*Work item*
When a line of the material has the word "sağlıklı" in it, copy that line.

━━━━━ Data extract ━━━━━

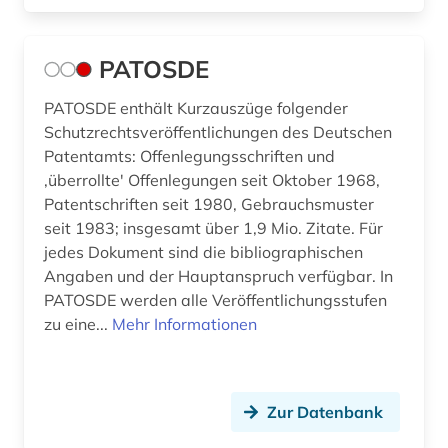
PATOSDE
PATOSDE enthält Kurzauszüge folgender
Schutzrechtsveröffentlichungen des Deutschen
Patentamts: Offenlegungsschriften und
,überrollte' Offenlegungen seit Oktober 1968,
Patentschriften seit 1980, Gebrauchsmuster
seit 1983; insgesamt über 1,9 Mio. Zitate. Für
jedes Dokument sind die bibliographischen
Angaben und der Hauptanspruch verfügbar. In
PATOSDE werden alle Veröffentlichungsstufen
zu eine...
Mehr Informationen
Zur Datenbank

━━━━━
━━━━━ Data extract ━━━━━

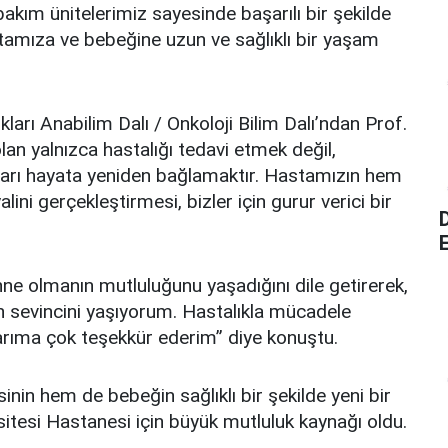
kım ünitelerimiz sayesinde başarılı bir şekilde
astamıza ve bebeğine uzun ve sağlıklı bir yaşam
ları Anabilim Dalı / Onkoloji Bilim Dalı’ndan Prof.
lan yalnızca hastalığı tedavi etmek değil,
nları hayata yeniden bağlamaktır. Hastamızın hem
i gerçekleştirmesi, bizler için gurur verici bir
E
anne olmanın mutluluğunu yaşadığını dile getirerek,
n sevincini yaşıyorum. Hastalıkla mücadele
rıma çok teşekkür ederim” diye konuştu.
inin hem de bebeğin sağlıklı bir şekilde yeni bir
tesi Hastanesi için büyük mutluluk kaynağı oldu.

━━━━━

*Answer section*
astamıza ve bebeğine uzun ve sağlıklı bir yaşam
inin hem de bebeğin sağlıklı bir şekilde yeni bir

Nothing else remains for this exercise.